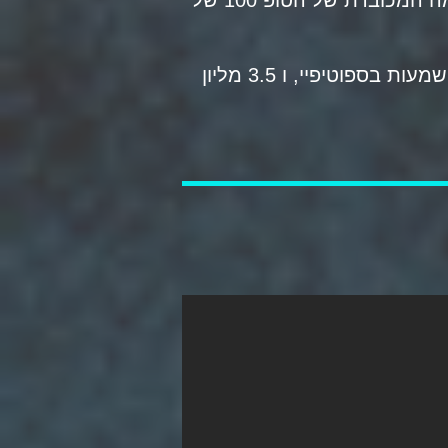
ב 2010 ניצח בתחרות הדיג׳י הטוב באירופה של IDMA ונכנס בפעם הראשונה לרשימה המכובדת של הטופ 100 של
מאז, דאש ברלין מופיע בקביעות ב DJ MAG בטופ 20. לדאש כיום מעל 1.3 מליון השמעות בספוטיפיי, ו 3.5 מליון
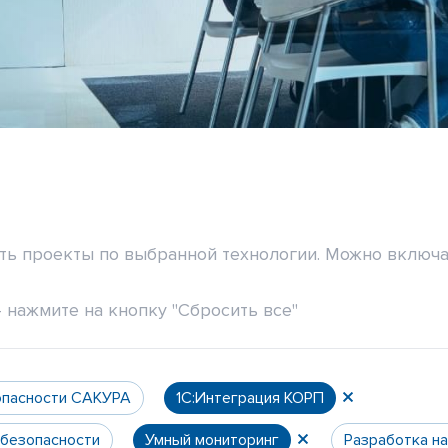
ить проекты по выбранной технологии. Можно включа
 нажмите на кнопку "Сбросить все"
опасности САКУРА
1С:Интеграция КОРП
 безопасности
Умный мониторинг
Разработка н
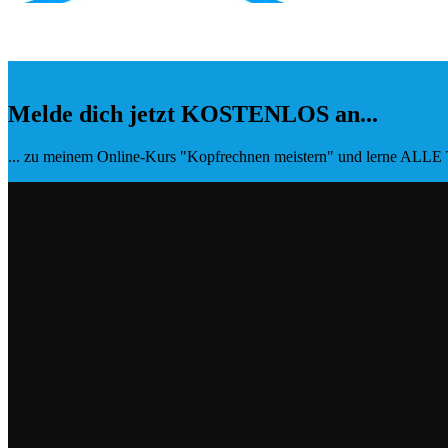
Melde dich jetzt KOSTENLOS an...
... zu meinem Online-Kurs "Kopfrechnen meistern" und lerne ALLE T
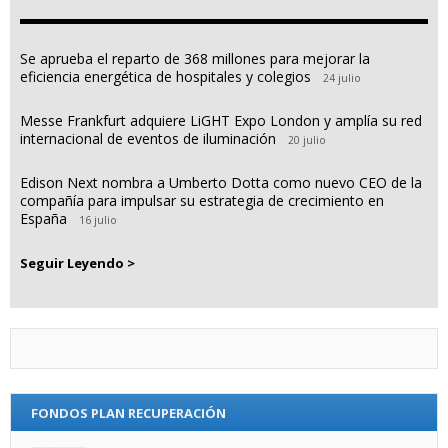
Se aprueba el reparto de 368 millones para mejorar la
eficiencia energética de hospitales y colegios
24 julio
Messe Frankfurt adquiere LiGHT Expo London y amplía su red
internacional de eventos de iluminación
20 julio
Edison Next nombra a Umberto Dotta como nuevo CEO de la
compañía para impulsar su estrategia de crecimiento en
España
16 julio
Seguir Leyendo >
FONDOS PLAN RECUPERACIÓN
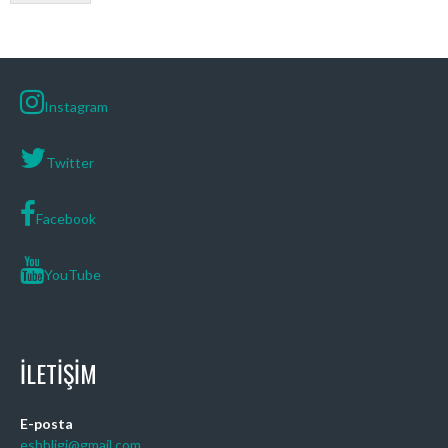
Instagram
Twitter
Facebook
YouTube
İLETIŞIM
E-posta
esbbligi@gmail.com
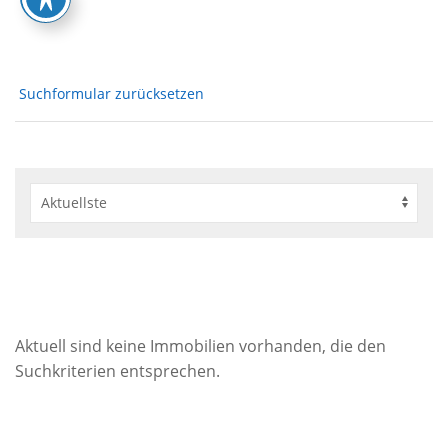
Suchformular zurücksetzen
Aktuell sind keine Immobilien vorhanden, die den
Suchkriterien entsprechen.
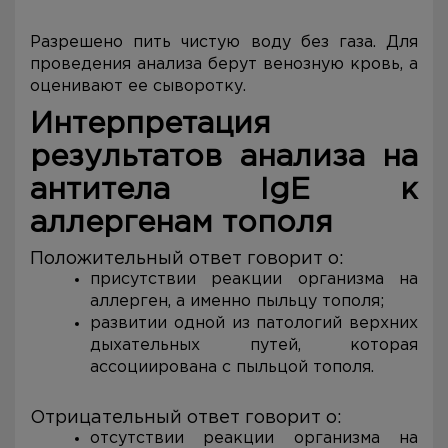
Разрешено пить чистую воду без газа. Для
проведения анализа берут венозную кровь, а
оценивают ее сыворотку.
Интерпретация
результатов анализа на
а
нтитела IgE к
аллергенам тополя
Положительный ответ говорит о:
присутствии реакции организма на
аллерген, а именно пыльцу тополя;
развитии одной из патологий верхних
дыхательных путей, которая
ассоциирована с пыльцой тополя.
Отрицательный ответ говорит о:
отсутствии реакции организма на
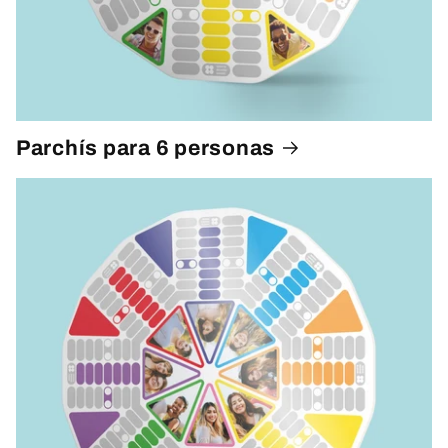
Parchís para 6 personas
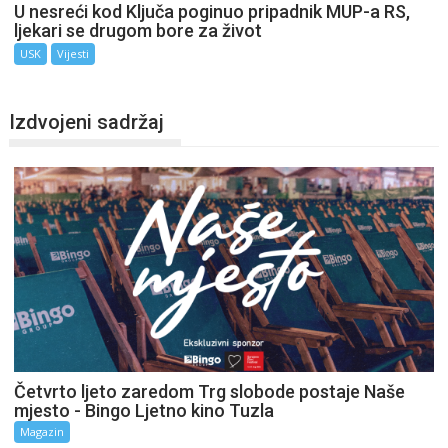
U nesreći kod Ključa poginuo pripadnik MUP-a RS,
ljekari se drugom bore za život
USK
Vijesti
Izdvojeni sadržaj
Četvrto ljeto zaredom Trg slobode postaje Naše
mjesto - Bingo Ljetno kino Tuzla
Magazin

════

Whenever a line above contains "реакции", copy that line.

присутствии реакции организма на
отсутствии реакции организма на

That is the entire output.